Le regole da rispettare per evitare i contagi in cucina
Il COVID-19 non è l'unico virus a far paura...
Di certo in questi giorni vi sarete chiesti più volte se oltre a stare attenti ai contatti con le persone, dovreste prestare attenzione a dove e cosa mangiate. Anche gli alimenti possono essere contaminati dal Coronavirus? La risposta viene da un'intervista rilasciata dal Professor Antonello Paparella, Professore Ordinario di Microbiologia Alimentare all'Università degli studi di Teramo.

Le norme da seguire in cucina per combattere la diffusione del COVID-19 sono le medesime che consigliate nelle normali situazioni. Infatti il Coronavirus non è l'unica forma virale, batteriologica o parassitaria che potenzialmente potrebbe creare problemi attraverso il cibo.
Quindi essenzialmente lavarsi le mani prima e dopo il contatto, trattare gli alimenti con strumenti puliti, utilizzare una mascherina, per evitare la contaminazione. Per sicurezza si consiglia sempre di mangiare cibi cotti, e di trattare i cibi con strumenti diversi prima e dopo la cottura.
La conservazione dei cibi deve avvenire il più possibile per compartimenti separati, meglio se stagni. Il sottovuoto in questo è un valido aiuto per isolare il cibo e limitare la carica batterica.
Il professor Paparella spiega come difficilmente i virus che attaccano le vie respiratorie possono essere trasmessi attraverso gli alimenti, ma evidenzai comunque un rischio dato dalla resistenza del virus sulle superfici. Infatti vi sono ricerche che evidenziano che altre tipologie di Coronavirus possono resistere sulle superfici fino a nove giorni. Il virus protagonista delle attuali contaminazioni invece non è ancora chiaro quanto possa resistere ed è ancora oggetto di studio. La contaminazione per via alimentare per questi motivi non è da escludere a priori.

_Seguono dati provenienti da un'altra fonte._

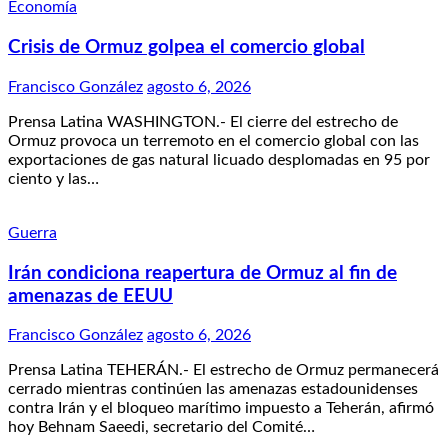
Economía
Crisis de Ormuz golpea el comercio global
Francisco González
agosto 6, 2026
Prensa Latina WASHINGTON.- El cierre del estrecho de
Ormuz provoca un terremoto en el comercio global con las
exportaciones de gas natural licuado desplomadas en 95 por
ciento y las…
Guerra
Irán condiciona reapertura de Ormuz al fin de
amenazas de EEUU
Francisco González
agosto 6, 2026
Prensa Latina TEHERÁN.- El estrecho de Ormuz permanecerá
cerrado mientras continúen las amenazas estadounidenses
contra Irán y el bloqueo marítimo impuesto a Teherán, afirmó
hoy Behnam Saeedi, secretario del Comité…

In attesa di una conferma o di una smentita l'OMS consiglia di mangiare cibi cotti, sia di origine animale che vegetale, di manipolare i cibi tenendo fede alle migliori norme igienico-sanitarie e di tenere i cibi separati per prevenire la contaminazione crociata tra alimenti cotti e crudi. L'OMS sottolinea anche che il Coronavirus è molto sensibile alle temperature di cottura, e basta cuocere un alimento sopra i 70°C per renderlo inattivo.
In frigorifero invece la situazione cambia, infatti il virus è in grado di resistere addirittura per giorni, il Coronavirus della MERS potrebbe arrivare a tre giorni con temperature di 4°C. In ogni caso la cottura dopo lo scongelamento elimina il virus. Si consiglia però di tenere i cibi separati, soprattutto quelli cotti da quelli non cotti per evitare contaminazioni corciate.
La Pastorizzazione e la Sanificazione risolvono il problema eliminando i virus quindi i cibi industriali non presentano una fonte di pericolo.
Frutta e verdura sono più sicure, infatti la struttura superficiale di questi alimenti rendono molto più difficile la presenza di virus. La raccomandazione è comunque quella di lavare gli alimenti vegetali a fondo con l'uso di sanificanti.
La pulizia degli ambienti e delle superfici fa la differenza, utilizzare sulle superfici il giusto disinfettante aiuta a gestire meglio la lavorazione ed a rendere più difficile la contaminazione. Ad esempio l'etanolo al 62-71%, acqua ossigenata, l'amuchina o la candeggina eliminano il virus in un minuto.